### The problem
Look below for the line with "A Thumping Great Rabbit"; begin the copy there and stop after the line with "side impact beams.", keeping the text exact and the pictures out.

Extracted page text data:

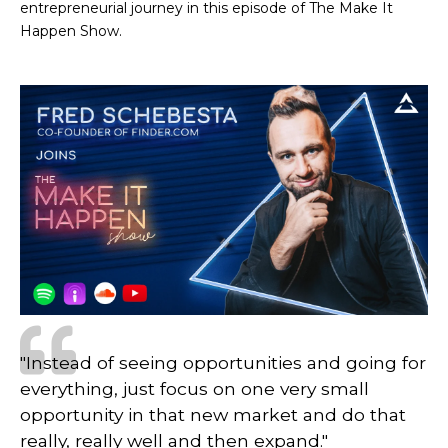
entrepreneurial journey in this episode of The Make It
Happen Show.
"Instead of seeing opportunities and going for
everything, just focus on one very small
opportunity in that new market and do that
really, really well and then expand."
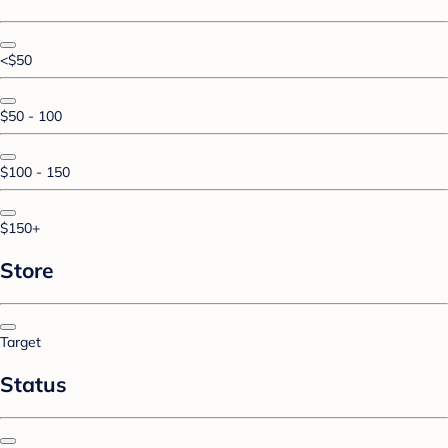
<$50
$50 - 100
$100 - 150
$150+
Store
Target
Status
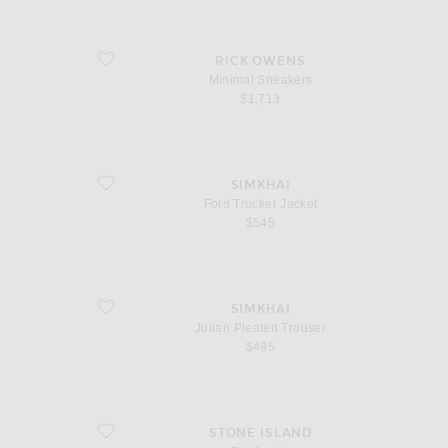
favorite Minimal Sneakers
RICK OWENS
Minimal Sneakers
$1,713
favorite Ford Trucker Jacket
SIMKHAI
Ford Trucker Jacket
$545
favorite Julian Pleated Trouser
SIMKHAI
Julian Pleated Trouser
$495
favorite Zip Jacket
STONE ISLAND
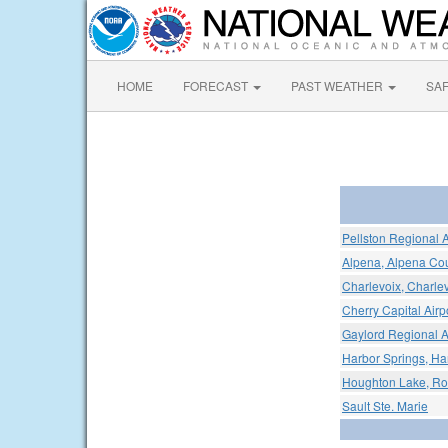
HOME
FORECAST
PAST WEATHER
SA
Pellston Regional 
Alpena, Alpena Cou
Charlevoix, Charlev
Cherry Capital Airp
Gaylord Regional A
Harbor Springs, Har
Houghton Lake, Ro
Sault Ste. Marie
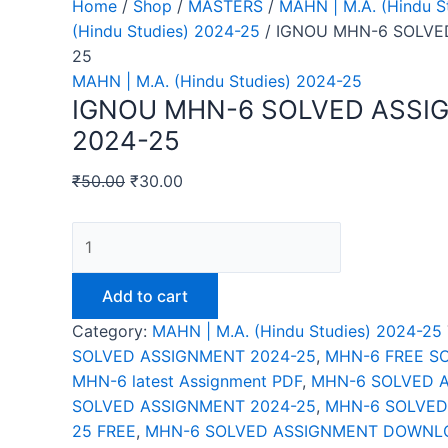
Home
/
Shop
/
MASTERS
/
MAHN | M.A. (Hindu S
(Hindu Studies) 2024-25
/ IGNOU MHN-6 SOLVE
25
MAHN | M.A. (Hindu Studies) 2024-25
IGNOU MHN-6 SOLVED ASSI
2024-25
₹
50.00
₹
30.00
IGNOU
MHN-
6
Add to cart
SOLVED
Category:
MAHN | M.A. (Hindu Studies) 2024-25
ASSIGNMENT
SOLVED ASSIGNMENT 2024-25
,
MHN-6 FREE S
2024-
MHN-6 latest Assignment PDF
,
MHN-6 SOLVED 
25
SOLVED ASSIGNMENT 2024-25
,
MHN-6 SOLVED
quantity
25 FREE
,
MHN-6 SOLVED ASSIGNMENT DOWNLO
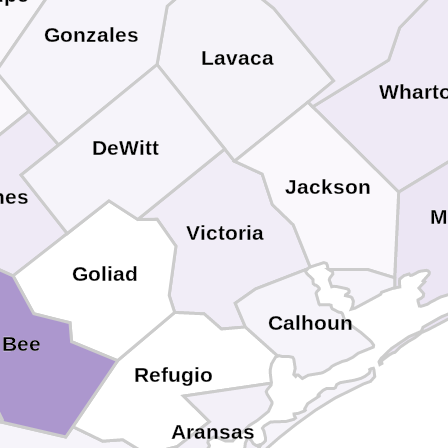
Gonzales
Lavaca
Whart
DeWitt
Jackson
nes
M
Victoria
Goliad
Calhoun
Bee
Refugio
Aransas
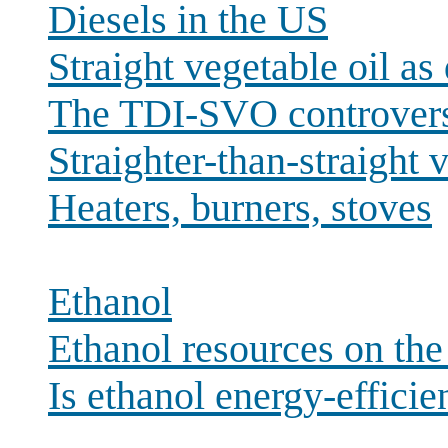
Diesels in the US
Straight vegetable oil as 
The TDI-SVO controver
Straighter-than-straight v
Heaters, burners, stoves
Ethanol
Ethanol resources on th
Is ethanol energy-efficie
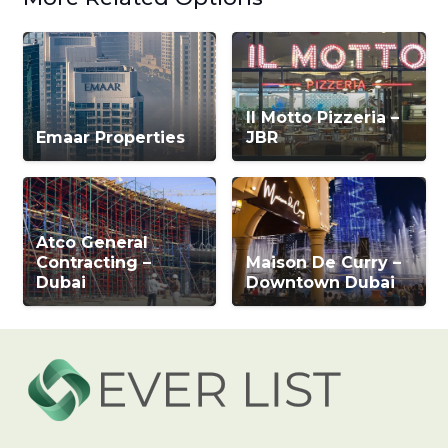
Il Motto Pizzeria –
Emaar Properties
JBR
Atco General
Contracting –
Maison De Curry –
Dubai
Downtown Dubai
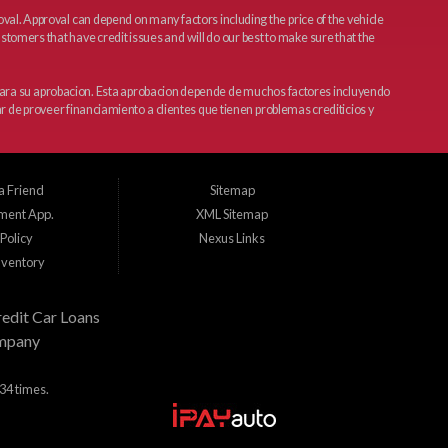
l. Approval can depend on many factors including the price of the vehicle
tomers that have credit issues and will do our best to make sure that the
 para su aprobacion. Esta aprobacion depende de muchos factores incluyendo
r de proveer financiamiento a clientes que tienen problemas crediticios y
a Friend
Sitemap
ment App.
XML Sitemap
Policy
Nexus Links
nventory
edit Car Loans
mpany
34 times.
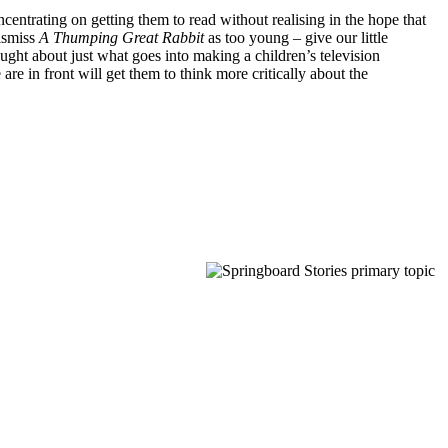
oncentrating on getting them to read without realising in the hope that
dismiss
A Thumping Great Rabbit
as too young – give our little
ought about just what goes into making a children’s television
e in front will get them to think more critically about the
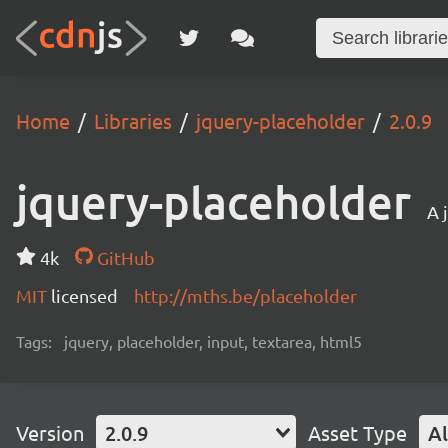
Home
Libraries
jquery-placeholder
2.0.9
jquery-placeholder
A 
4k
GitHub
MIT
licensed
http://mths.be/placeholder
Tags:
jquery, placeholder, input, textarea, html5
Version
2.0.9
Asset Type
Al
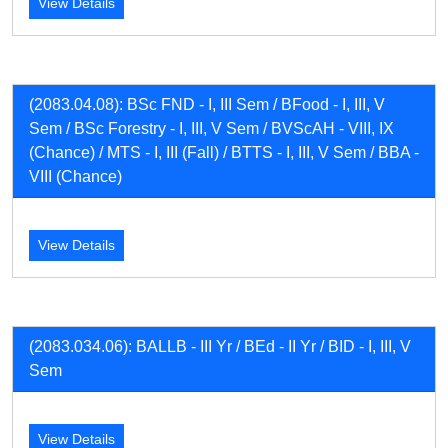
View Details
(2083.04.08): BSc FND - I, III Sem / BFood - I, III, V
Sem / BSc Forestry - I, III, V Sem / BVScAH - VIII, IX
(Chance) / MTS - I, III (Fall) / BTTS - I, III, V Sem / BBA -
VIII (Chance)
View Details
(2083.034.06): BALLB - III Yr / BEd - II Yr / BID - I, III, V
Sem
View Details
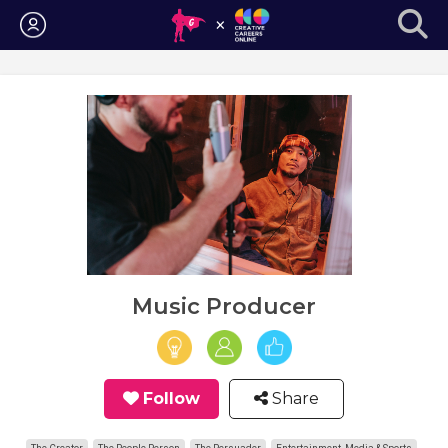
Login
Music Producer
Follow
Share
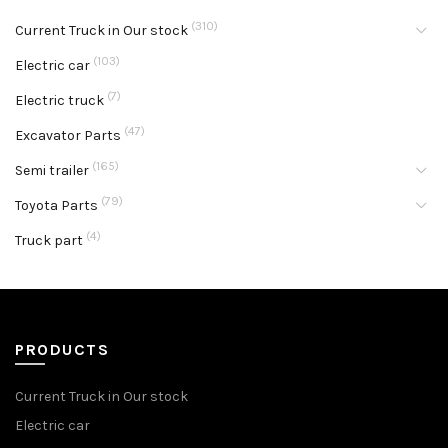
(310)
Current Truck in Our stock
(103)
Electric car
(7)
Electric truck
(47)
Excavator Parts
(165)
Semi trailer
(79)
Toyota Parts
(4)
Truck part
PRODUCTS
Current Truck in Our stock
Electric car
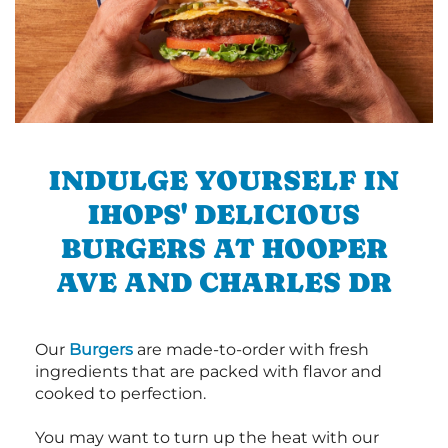
INDULGE YOURSELF IN
IHOPS' DELICIOUS
BURGERS AT HOOPER
AVE AND CHARLES DR
Our
Burgers
are made-to-order with fresh
ingredients that are packed with flavor and
cooked to perfection.
You may want to turn up the heat with our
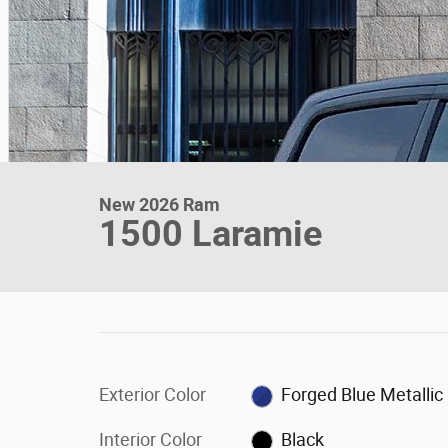
New 2026 Ram
1500 Laramie
Exterior Color
Forged Blue Metallic
Interior Color
Black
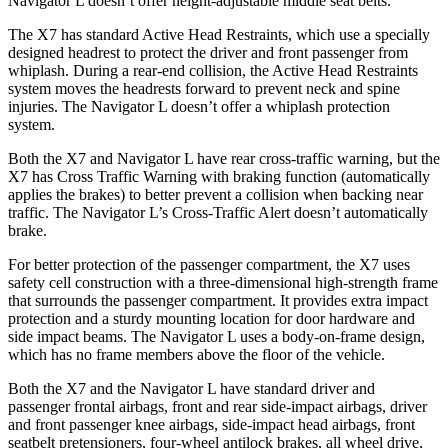
Navigator L doesn’t offer height-adjustable middle seat belts.
The X7 has standard Active Head Restraints, which use a specially
designed headrest to protect the driver and front passenger from
whiplash. During a rear-end collision, the Active Head Restraints
system moves the headrests forward to prevent neck and spine
injuries. The Navigator L doesn’t offer a whiplash protection
system.
Both the X7 and Navigator L have rear cross-traffic warning, but the
X7 has Cross Traffic Warning with braking function (automatically
applies the brakes) to better prevent a collision when backing near
traffic. The Navigator L’s Cross-Traffic Alert doesn’t automatically
brake.
For better protection of the passenger compartment, the X7 uses
safety cell construction with a three-dimensional high-strength frame
that surrounds the passenger compartment. It provides extra impact
protection and a sturdy mounting location for door hardware and
side impact beams. The Navigator L uses a body-on-frame design,
which has no frame members above the floor of the vehicle.
Both the X7 and the Navigator L have standard driver and
passenger frontal airbags, front and rear side-impact airbags, driver
and front passenger knee airbags, side-impact head airbags, front
seatbelt pretensioners, four-wheel antilock brakes, all wheel drive,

### Reply to the exercise
A Thumping Great Rabbit
as too young – give our little
ought about just what goes into making a children’s television
e in front will get them to think more critically about the
Home
Libraries
jquery-placeholder
2.0.9
jquery-placeholder
A 
4k
GitHub
MIT
licensed
http://mths.be/placeholder
Tags:
jquery, placeholder, input, textarea, html5
Version
2.0.9
Asset Type
Al
View Details
(2083.04.08): BSc FND - I, III Sem / BFood - I, III, V
Sem / BSc Forestry - I, III, V Sem / BVScAH - VIII, IX
(Chance) / MTS - I, III (Fall) / BTTS - I, III, V Sem / BBA -
VIII (Chance)
View Details
(2083.034.06): BALLB - III Yr / BEd - II Yr / BID - I, III, V
Sem
View Details
Login
Music Producer
Follow
Share
(310)
Current Truck in Our stock
(103)
Electric car
(7)
Electric truck
(47)
Excavator Parts
(165)
Semi trailer
(79)
Toyota Parts
(4)
Truck part
PRODUCTS
Current Truck in Our stock
Electric car
INDULGE YOURSELF IN
IHOPS' DELICIOUS
BURGERS AT HOOPER
AVE AND CHARLES DR
Our
Burgers
are made-to-order with fresh
ingredients that are packed with flavor and
cooked to perfection.
You may want to turn up the heat with our
New 2026 Ram
1500 Laramie
Exterior Color
Forged Blue Metallic
Interior Color
Black
Navigator L doesn’t offer height-adjustable middle seat belts.
The X7 has standard Active Head Restraints, which use a specially
designed headrest to protect the driver and front passenger from
whiplash. During a rear-end collision, the Active Head Restraints
system moves the headrests forward to prevent neck and spine
injuries. The Navigator L doesn’t offer a whiplash protection
system.
Both the X7 and Navigator L have rear cross-traffic warning, but the
X7 has Cross Traffic Warning with braking function (automatically
applies the brakes) to better prevent a collision when backing near
traffic. The Navigator L’s Cross-Traffic Alert doesn’t automatically
brake.
For better protection of the passenger compartment, the X7 uses
safety cell construction with a three-dimensional high-strength frame
that surrounds the passenger compartment. It provides extra impact
protection and a sturdy mounting location for door hardware and
side impact beams. The Navigator L uses a body-on-frame design,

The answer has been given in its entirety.